Lack of independence can seriously affect both fixed and random effect ANVOA.
21.1.3 Two Factor Fixed Effect ANOVA
The multi-factor experiment is
- more efficient
- provides more info
- gives more validity to the findings.
21.1.3.1 Balanced
Assumption:
- All treatment sample sizes are equal
- All treatment means are of equal importance
Assume:
- Factor \(A\) has
a
levels and Factor \(B\) hasb
levels. All \(a \times b\) factor levels are considered. - The number of treatments for each level is n. \(N = abn\) observations in the study.
21.1.3.1.1 Cell Means Model
\[ Y_{ijk} = \mu_{ij} + \epsilon_{ijk} \]
where
- \(\mu_{ij}\) are fixed parameters (cell means)
- \(i = 1,...,a\) = the levels of Factor A
- \(j = 1,...,b\) = the levels of Factor B.
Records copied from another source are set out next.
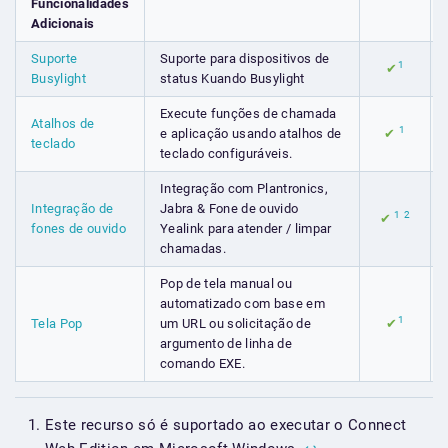
Funcionalidades
Adicionais
Suporte
Suporte para dispositivos de
1
✔
Busylight
status Kuando Busylight
Execute funções de chamada
Atalhos de
1
e aplicação usando atalhos de
✔
teclado
teclado configuráveis.
Integração com Plantronics,
Integração de
Jabra & Fone de ouvido
1
2
✔
fones de ouvido
Yealink para atender / limpar
chamadas.
Pop de tela manual ou
automatizado com base em
1
Tela Pop
um URL ou solicitação de
✔
argumento de linha de
comando EXE.
Este recurso só é suportado ao executar o Connect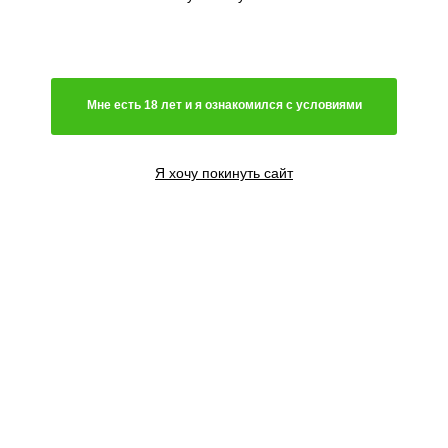
Бюджетные
Мне есть 18 лет и я ознакомился с условиями
Полон решимости вырастить
Я хочу покинуть сайт
куст, но не...
Гибрид
Микс из индики и сативы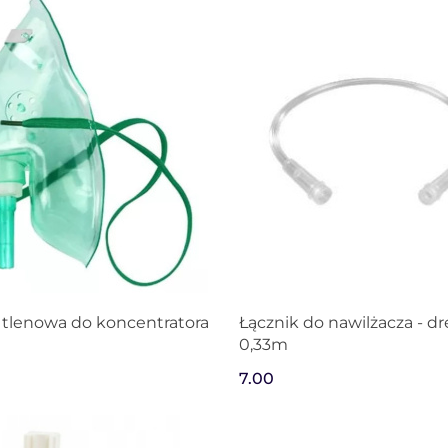
tlenowa do koncentratora
Łącznik do nawilżacza - d
0,33m
7.00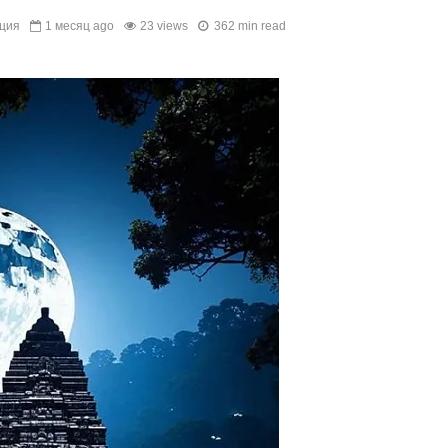
ция
1 месяц ago
23 views
362 min read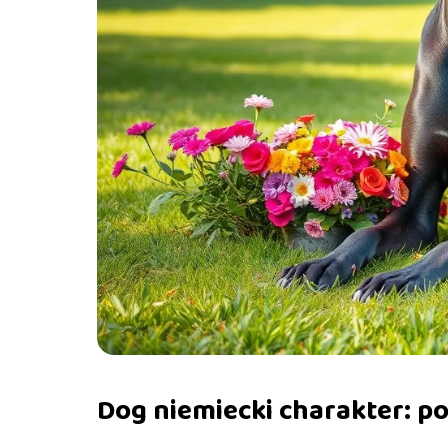
Dog niemiecki charakter: po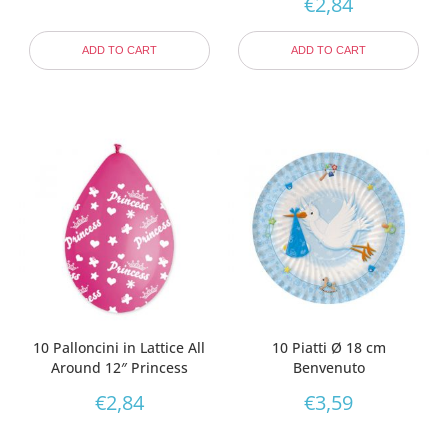
€
2,84
ADD TO CART
ADD TO CART
10 Palloncini in Lattice All
10 Piatti Ø 18 cm
Around 12″ Princess
Benvenuto
€
2,84
€
3,59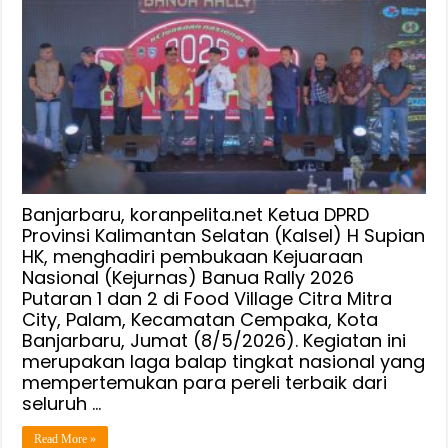
DPRD
Kalsel
H
Supian
HK
Hadiri
Pembukaan
Kejurnas
Banua
Rally
Banjarbaru, koranpelita.net Ketua DPRD
2026
Provinsi Kalimantan Selatan (Kalsel) H Supian
HK, menghadiri pembukaan Kejuaraan
Putaran
Nasional (Kejurnas) Banua Rally 2026
1
Putaran 1 dan 2 di Food Village Citra Mitra
dan
City, Palam, Kecamatan Cempaka, Kota
2
Banjarbaru, Jumat (8/5/2026). Kegiatan ini
merupakan laga balap tingkat nasional yang
mempertemukan para pereli terbaik dari
seluruh …
Read More »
- \(\epsilon_{ijk} \sim \text{indep } N(0,\sigma^2)\) for \(i = 1,...,a\), \(j = 1,..,b\) and \(k = 1,..,n\)
And
\[ \begin{aligned} E(Y_{ijk}) &= \mu_{ij} \\ var(Y_{ijk}) &= var(\epsilon_{ijk}) = \sigma^2 \end{aligned} \]
Hence,
\[ Y_{ijk} \sim \text{indep } N(\mu_{ij},\sigma^2) \]
And the model is
\[ \mathbf{Y} = \mathbf{X} \beta + \epsilon \]
Thus,
\[ \begin{aligned} E(\mathbf{Y}) &= \mathbf{X}\beta \\ var(\mathbf{Y}) &= \sigma^2 \mathbf{I} \end{aligned} \]
Interaction
\[ (\alpha \beta)_{ij} = \mu_{ij} - (\mu_{..}+ \alpha_i + \beta_j) \]
where
- \(\mu_{..} = \sum_i \sum_j \mu_{ij}/ab\) is the grand mean
- \(\alpha_i = \mu_{i.}-\mu_{..}\) is the main effect for factor \(A\) at the \(i\)-th level
- \(\beta_j = \mu_{.j} - \mu_{..}\) is the main effect for factor \(B\) at the \(j\)-th level
- \((\alpha \beta)_{ij}\) is the interaction effect when factor \(A\) is at the \(i\)-th level and factor \(B\) is at the \(j\)-th level.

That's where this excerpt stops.